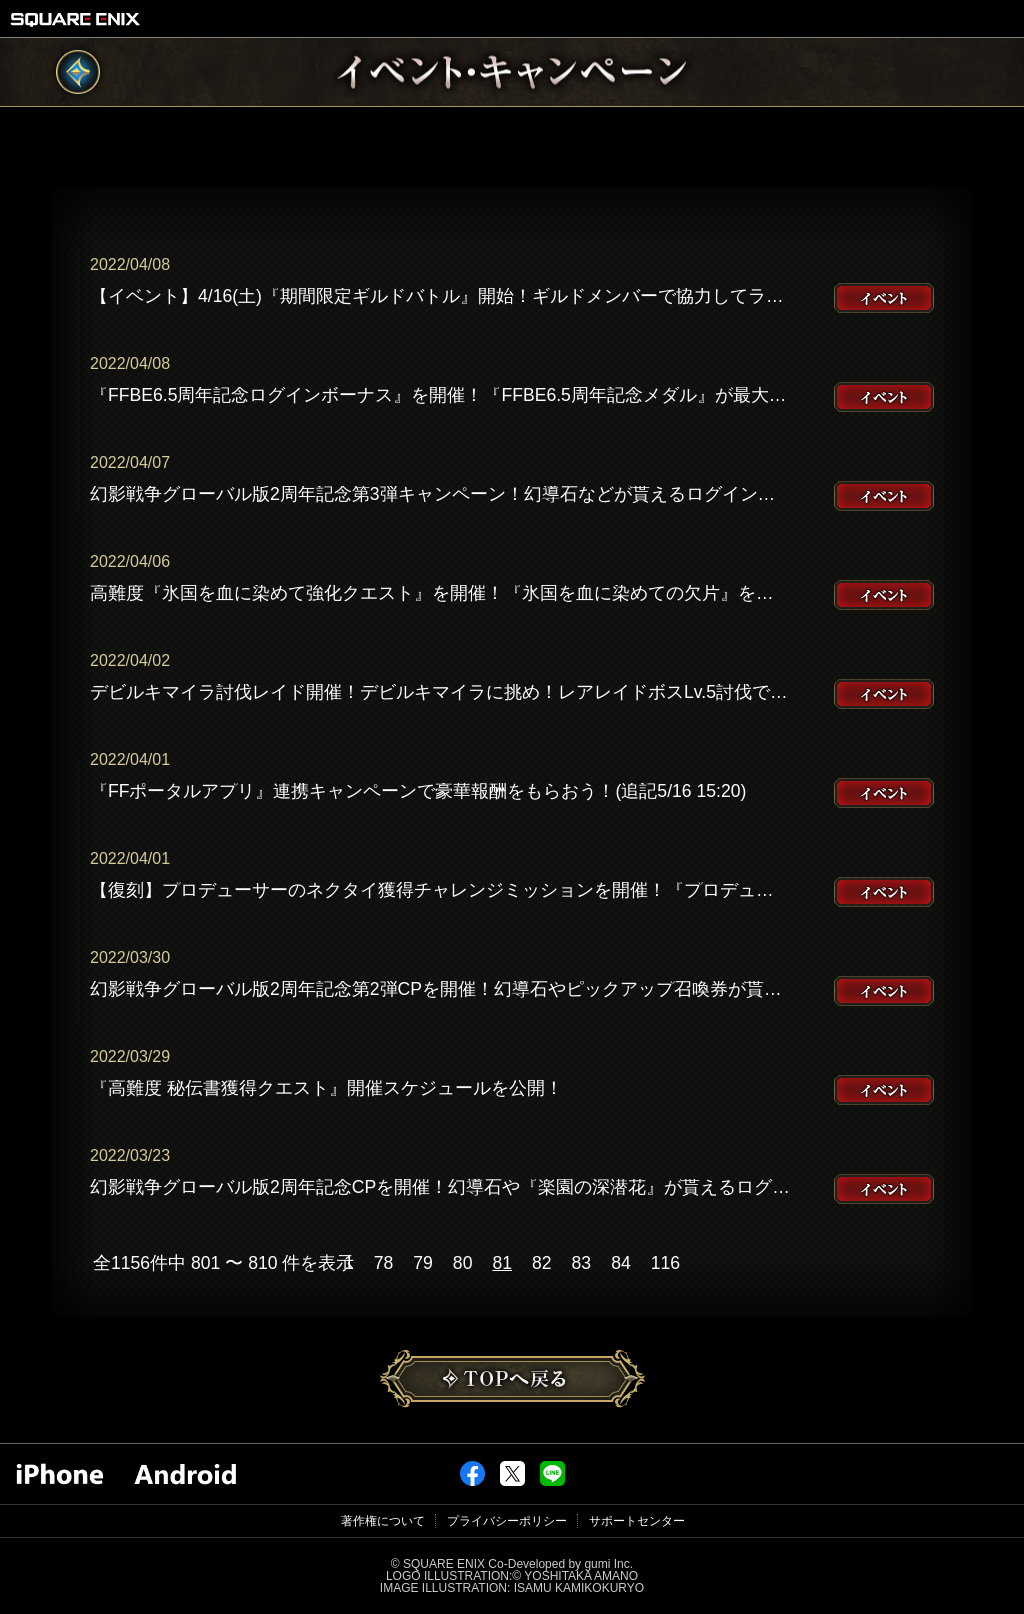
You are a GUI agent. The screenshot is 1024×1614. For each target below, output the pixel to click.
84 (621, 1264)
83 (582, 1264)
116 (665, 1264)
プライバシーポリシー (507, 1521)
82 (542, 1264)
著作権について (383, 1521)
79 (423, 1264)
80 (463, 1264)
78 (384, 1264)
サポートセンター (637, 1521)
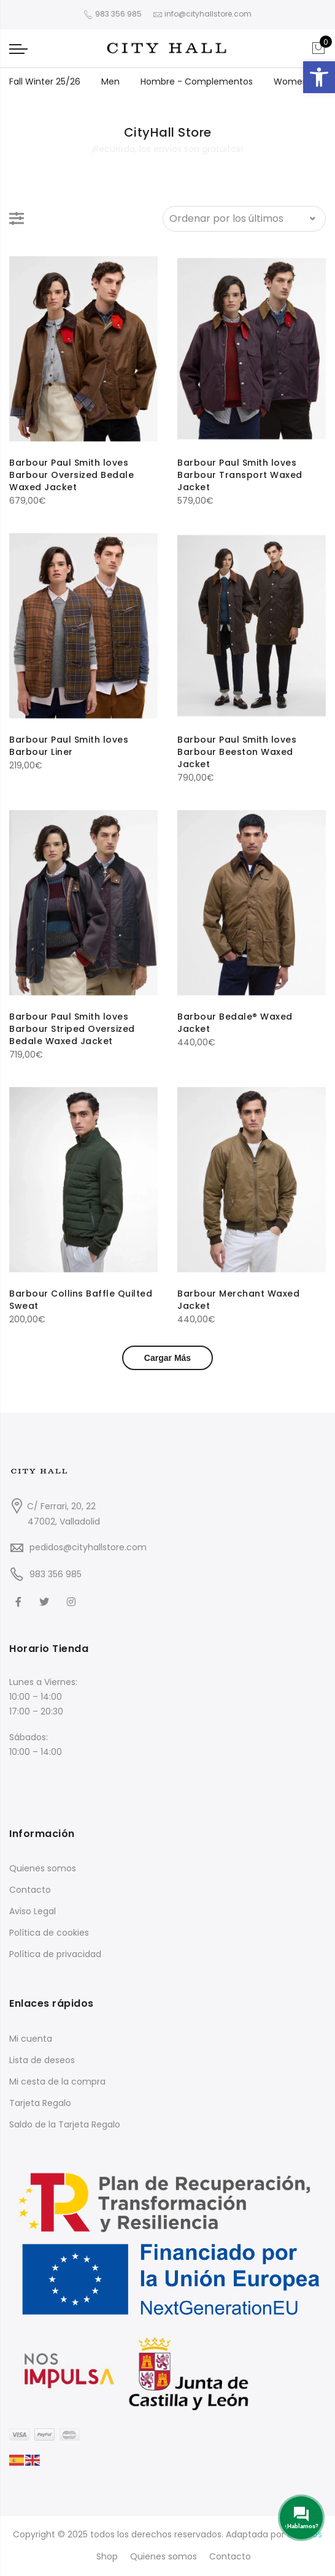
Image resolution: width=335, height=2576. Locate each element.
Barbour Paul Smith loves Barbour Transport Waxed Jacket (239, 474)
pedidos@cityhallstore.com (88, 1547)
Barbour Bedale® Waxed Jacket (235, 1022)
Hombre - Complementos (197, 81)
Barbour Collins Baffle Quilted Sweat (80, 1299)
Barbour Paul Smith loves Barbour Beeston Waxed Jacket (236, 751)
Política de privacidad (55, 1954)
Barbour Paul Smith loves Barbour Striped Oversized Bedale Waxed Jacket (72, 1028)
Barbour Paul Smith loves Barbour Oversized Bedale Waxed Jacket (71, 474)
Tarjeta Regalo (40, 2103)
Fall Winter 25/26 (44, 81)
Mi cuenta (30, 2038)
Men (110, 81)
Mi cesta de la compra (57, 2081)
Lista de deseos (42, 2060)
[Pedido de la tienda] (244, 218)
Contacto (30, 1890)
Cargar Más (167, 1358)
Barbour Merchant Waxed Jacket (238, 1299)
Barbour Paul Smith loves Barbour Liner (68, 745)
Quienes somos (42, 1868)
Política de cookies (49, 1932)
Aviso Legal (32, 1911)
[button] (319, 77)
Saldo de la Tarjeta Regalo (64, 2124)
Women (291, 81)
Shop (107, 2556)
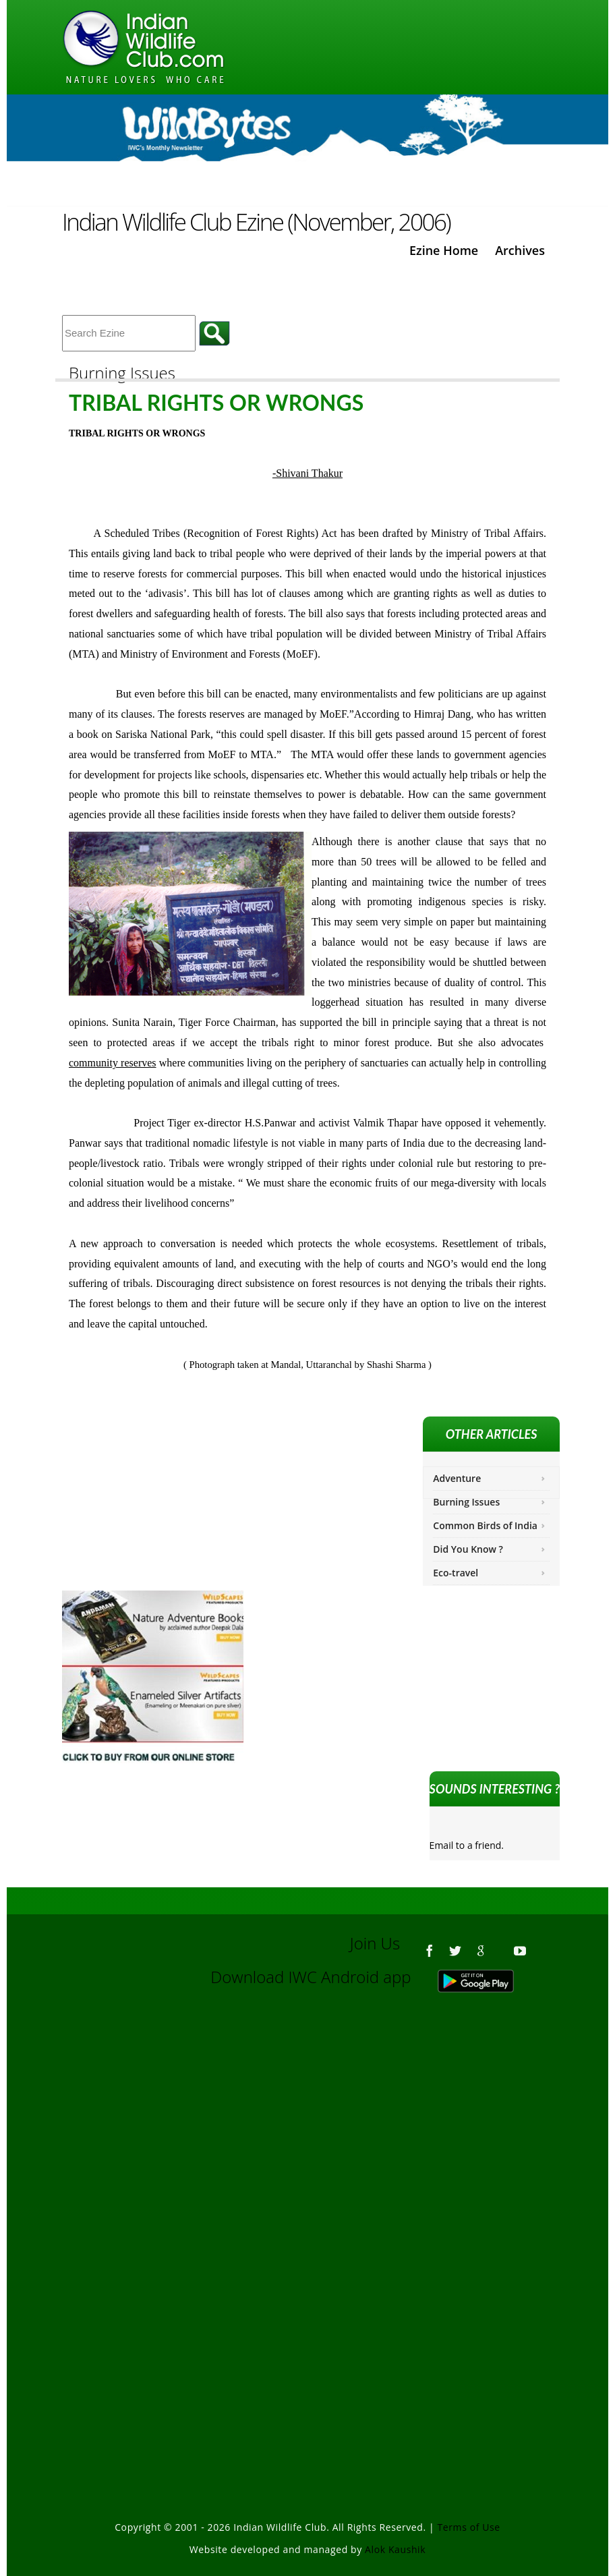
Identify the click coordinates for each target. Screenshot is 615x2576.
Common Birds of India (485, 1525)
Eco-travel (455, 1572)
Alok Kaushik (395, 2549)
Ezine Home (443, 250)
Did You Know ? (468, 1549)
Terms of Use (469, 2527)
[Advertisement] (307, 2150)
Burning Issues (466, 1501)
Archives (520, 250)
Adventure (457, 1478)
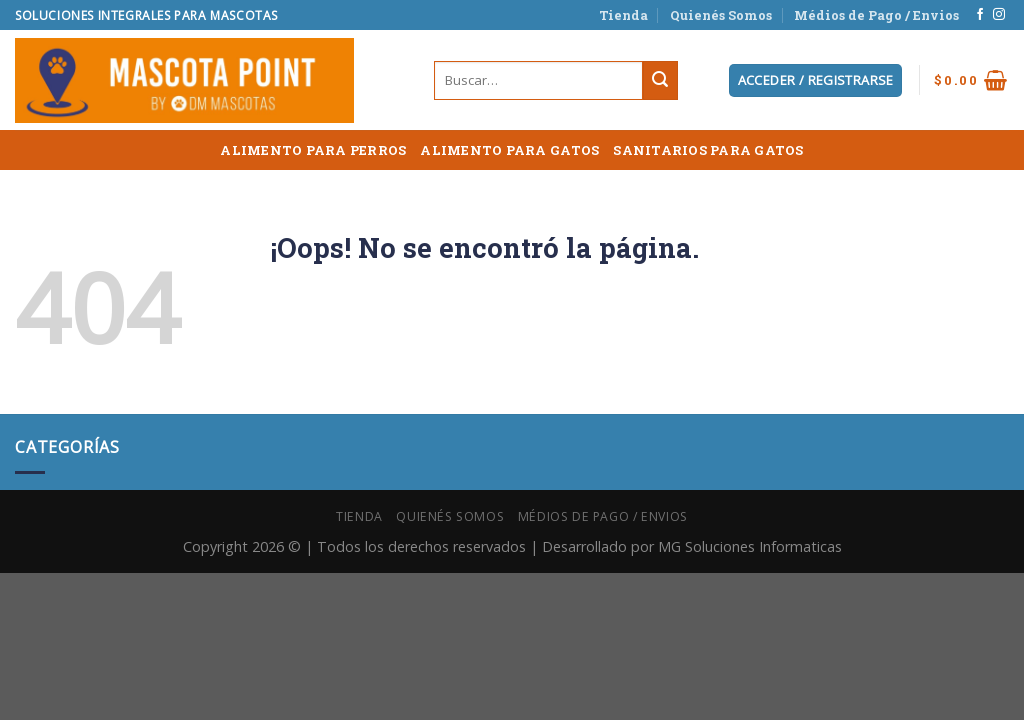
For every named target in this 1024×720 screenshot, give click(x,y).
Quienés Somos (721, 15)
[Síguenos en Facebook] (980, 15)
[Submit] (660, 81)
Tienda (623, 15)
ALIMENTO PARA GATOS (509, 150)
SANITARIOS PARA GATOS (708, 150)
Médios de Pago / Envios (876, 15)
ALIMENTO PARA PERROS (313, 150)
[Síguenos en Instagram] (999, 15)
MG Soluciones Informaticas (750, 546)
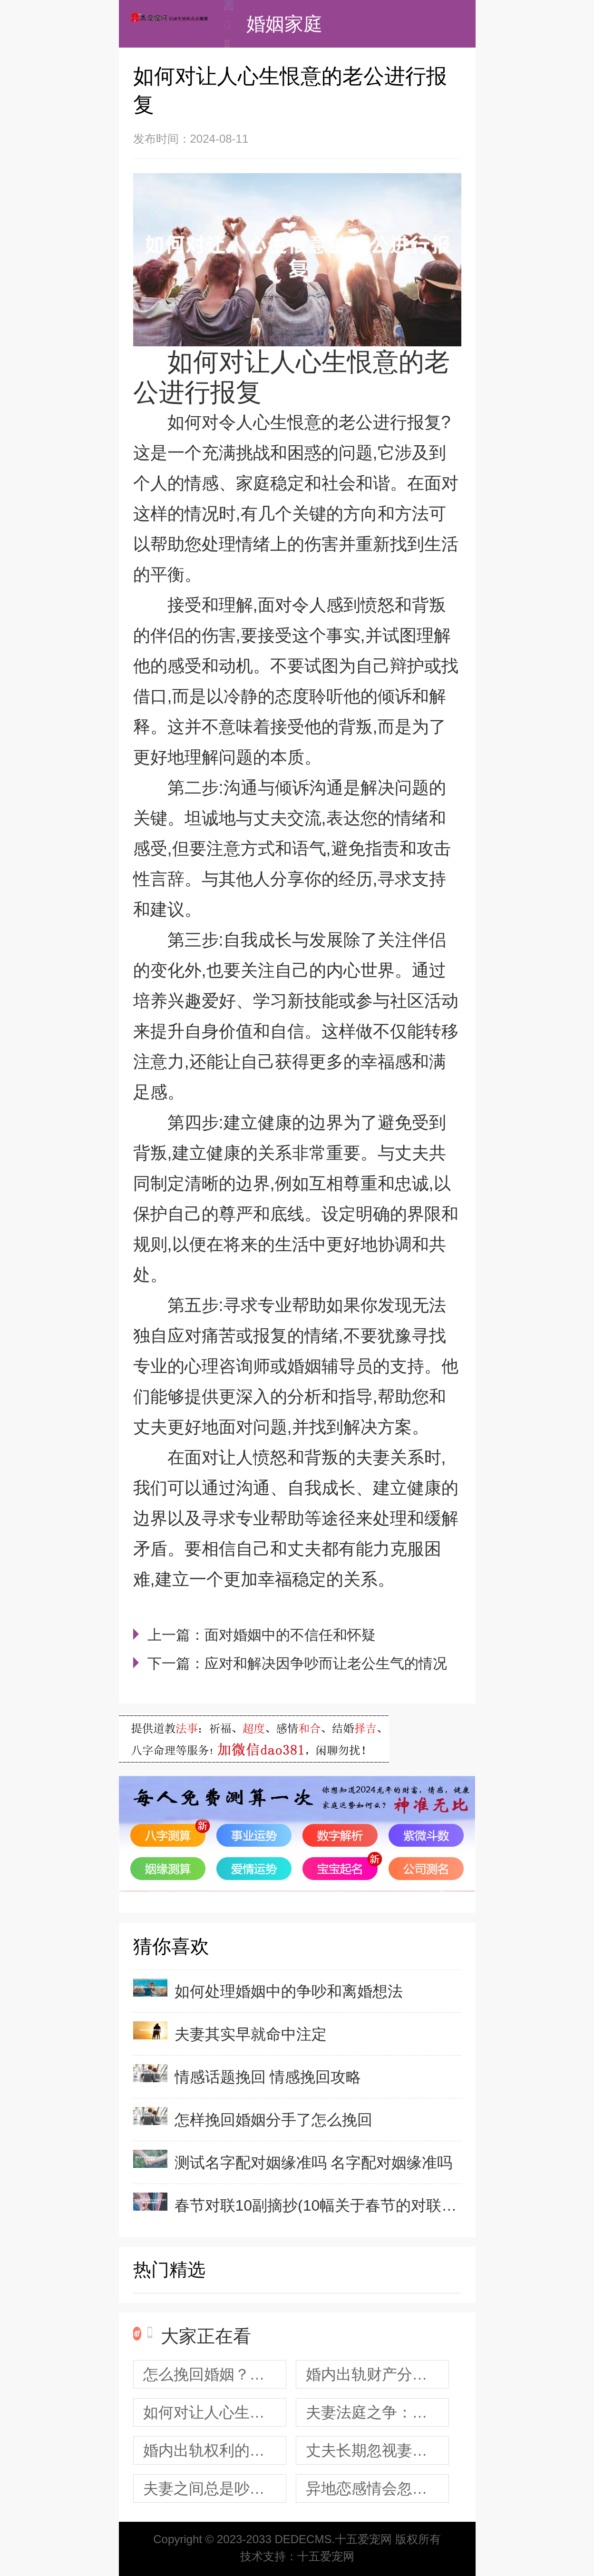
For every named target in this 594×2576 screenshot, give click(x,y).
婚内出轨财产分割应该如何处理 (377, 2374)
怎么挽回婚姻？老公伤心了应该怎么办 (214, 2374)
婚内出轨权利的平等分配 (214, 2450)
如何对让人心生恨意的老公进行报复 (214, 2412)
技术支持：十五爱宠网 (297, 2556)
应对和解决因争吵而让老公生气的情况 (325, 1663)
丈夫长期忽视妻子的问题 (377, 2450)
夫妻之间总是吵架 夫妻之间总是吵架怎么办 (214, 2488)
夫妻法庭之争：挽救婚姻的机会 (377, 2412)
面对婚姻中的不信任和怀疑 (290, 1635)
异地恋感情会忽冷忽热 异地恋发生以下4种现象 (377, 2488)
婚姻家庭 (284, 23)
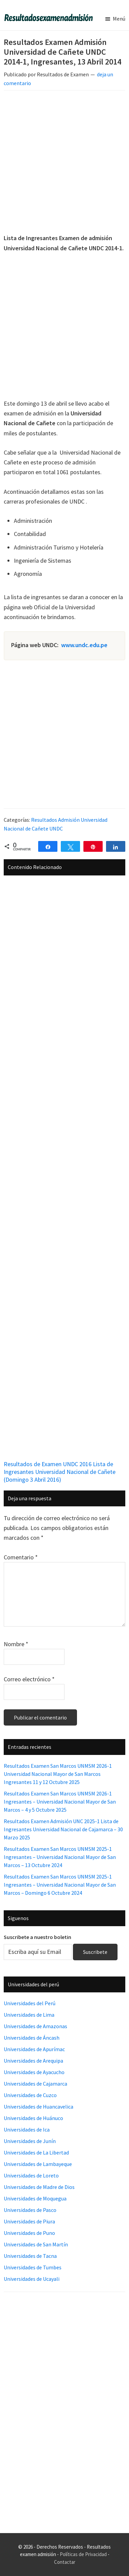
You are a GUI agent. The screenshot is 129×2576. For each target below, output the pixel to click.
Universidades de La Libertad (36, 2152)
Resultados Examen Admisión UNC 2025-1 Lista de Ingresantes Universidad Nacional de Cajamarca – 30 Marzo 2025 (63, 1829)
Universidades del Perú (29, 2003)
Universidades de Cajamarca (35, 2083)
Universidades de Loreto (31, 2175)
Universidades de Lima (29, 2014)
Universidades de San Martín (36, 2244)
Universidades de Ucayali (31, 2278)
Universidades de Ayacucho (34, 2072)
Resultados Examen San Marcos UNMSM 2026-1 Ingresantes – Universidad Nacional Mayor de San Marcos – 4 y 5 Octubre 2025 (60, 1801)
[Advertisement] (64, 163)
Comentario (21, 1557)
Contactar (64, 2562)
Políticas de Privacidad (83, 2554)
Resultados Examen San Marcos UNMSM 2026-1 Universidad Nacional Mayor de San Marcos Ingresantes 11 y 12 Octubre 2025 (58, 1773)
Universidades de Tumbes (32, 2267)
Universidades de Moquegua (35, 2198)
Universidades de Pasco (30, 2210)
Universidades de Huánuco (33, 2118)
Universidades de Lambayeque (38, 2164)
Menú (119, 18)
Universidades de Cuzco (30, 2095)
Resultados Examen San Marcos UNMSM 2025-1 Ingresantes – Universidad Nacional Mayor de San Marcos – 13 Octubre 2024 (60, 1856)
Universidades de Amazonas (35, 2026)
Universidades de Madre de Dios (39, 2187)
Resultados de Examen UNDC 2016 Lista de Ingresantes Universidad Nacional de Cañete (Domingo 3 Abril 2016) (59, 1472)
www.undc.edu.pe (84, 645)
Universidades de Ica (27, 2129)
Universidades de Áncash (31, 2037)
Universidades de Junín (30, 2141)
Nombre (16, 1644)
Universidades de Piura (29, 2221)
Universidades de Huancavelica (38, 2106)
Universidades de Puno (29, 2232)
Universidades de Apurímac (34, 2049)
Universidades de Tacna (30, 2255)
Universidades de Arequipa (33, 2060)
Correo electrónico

**EXERCISE INSTRUCTIONS**
After locating the line with "Universidades de Pasco (30, 2210)" above, return that line and every later line through the one with "Universidades de Piura (29, 2221)", word for word and with nothing else.

**YOUR RESPONSE**
Universidades de Pasco (30, 2210)
Universidades de Huánuco (33, 2118)
Universidades de Lambayeque (38, 2164)
Menú (119, 18)
Universidades de Cuzco (30, 2095)
Resultados Examen San Marcos UNMSM 2025-1 Ingresantes – Universidad Nacional Mayor de San Marcos – 13 Octubre 2024 (60, 1856)
Universidades de Amazonas (35, 2026)
Universidades de Madre de Dios (39, 2187)
Resultados de Examen UNDC 2016 Lista de Ingresantes Universidad Nacional de Cañete (Domingo 3 Abril 2016) (59, 1472)
www.undc.edu.pe (84, 645)
Universidades de Ica (27, 2129)
Universidades de Áncash (31, 2037)
Universidades de Junín (30, 2141)
Nombre (16, 1644)
Universidades de Piura (29, 2221)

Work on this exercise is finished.